[Collected data]
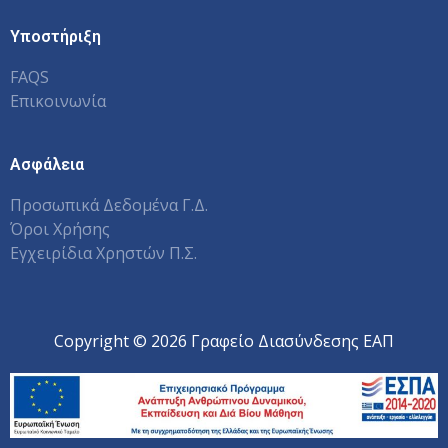
Υποστήριξη
FAQS
Επικοινωνία
Ασφάλεια
Προσωπικά Δεδομένα Γ.Δ.
Όροι Χρήσης
Εγχειρίδια Χρηστών Π.Σ.
Copyright © 2026 Γραφείο Διασύνδεσης ΕΑΠ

> **Task to complete**: Output each line of the records exactly. Any picture is skipped.

> **Answer to the problem**:
Υποστήριξη
FAQS
Επικοινωνία
Ασφάλεια
Προσωπικά Δεδομένα Γ.Δ.
Όροι Χρήσης
Εγχειρίδια Χρηστών Π.Σ.
Copyright © 2026 Γραφείο Διασύνδεσης ΕΑΠ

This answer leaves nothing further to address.